(Collected data)
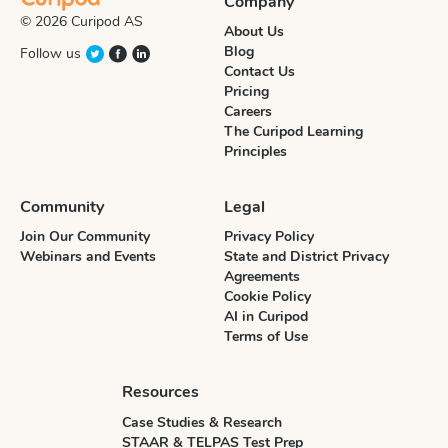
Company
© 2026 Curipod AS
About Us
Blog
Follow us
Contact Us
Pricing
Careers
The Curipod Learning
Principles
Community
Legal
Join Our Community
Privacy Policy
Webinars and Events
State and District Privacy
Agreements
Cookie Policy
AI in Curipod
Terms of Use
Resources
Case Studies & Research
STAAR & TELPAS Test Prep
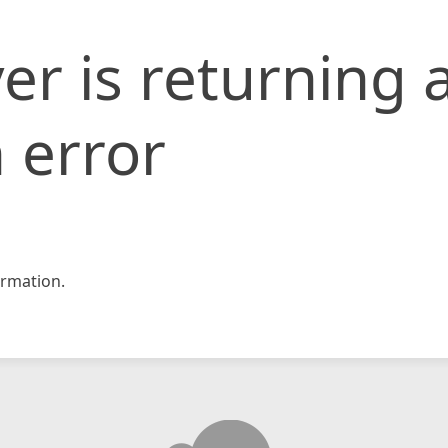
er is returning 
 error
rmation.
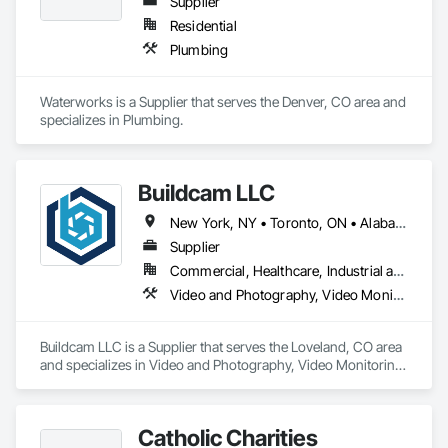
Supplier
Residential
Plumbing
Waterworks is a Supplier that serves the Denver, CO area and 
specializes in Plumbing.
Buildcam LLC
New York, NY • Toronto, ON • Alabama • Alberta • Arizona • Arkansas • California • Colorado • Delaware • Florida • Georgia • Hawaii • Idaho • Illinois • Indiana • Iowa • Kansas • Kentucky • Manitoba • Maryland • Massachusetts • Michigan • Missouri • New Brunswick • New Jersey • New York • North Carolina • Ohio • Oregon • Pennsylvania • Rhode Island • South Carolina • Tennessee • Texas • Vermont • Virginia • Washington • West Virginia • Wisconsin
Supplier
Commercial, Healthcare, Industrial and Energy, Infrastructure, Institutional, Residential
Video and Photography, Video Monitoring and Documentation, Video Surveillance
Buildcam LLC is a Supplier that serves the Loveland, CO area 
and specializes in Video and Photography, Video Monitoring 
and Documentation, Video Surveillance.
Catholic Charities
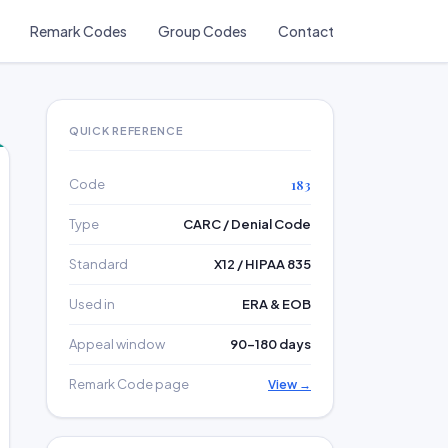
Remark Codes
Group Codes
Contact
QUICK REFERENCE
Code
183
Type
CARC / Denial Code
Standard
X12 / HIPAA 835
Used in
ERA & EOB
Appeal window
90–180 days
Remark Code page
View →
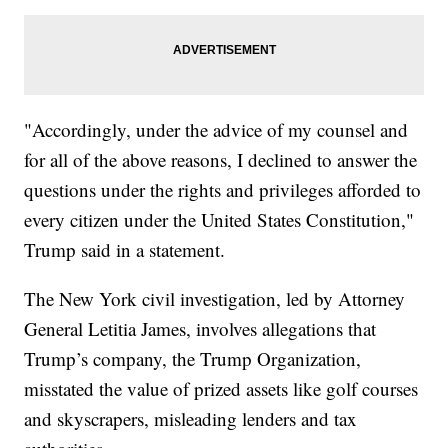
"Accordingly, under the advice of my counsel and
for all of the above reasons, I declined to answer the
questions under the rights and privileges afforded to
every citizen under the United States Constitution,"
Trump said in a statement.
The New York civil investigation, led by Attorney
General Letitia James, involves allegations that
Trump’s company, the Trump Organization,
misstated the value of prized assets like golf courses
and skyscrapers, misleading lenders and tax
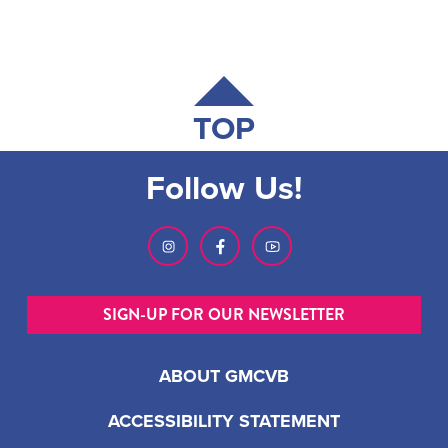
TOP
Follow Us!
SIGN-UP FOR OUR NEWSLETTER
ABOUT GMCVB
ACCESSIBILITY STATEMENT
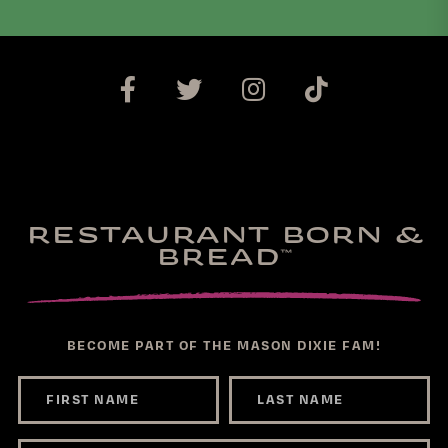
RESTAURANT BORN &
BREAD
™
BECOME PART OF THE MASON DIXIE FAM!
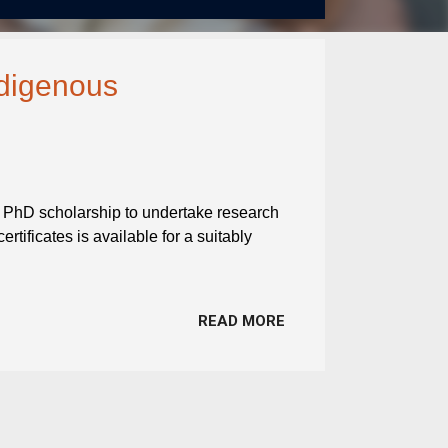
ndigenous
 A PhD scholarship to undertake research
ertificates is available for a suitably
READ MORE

**TO DO:**
Search the data for "Monitoring". Copy every line that has it.

**SOLVED EXERCISE:**
Video and Photography, Video Monitoring and Documentation, Video Surveillance
and specializes in Video and Photography, Video Monitoring 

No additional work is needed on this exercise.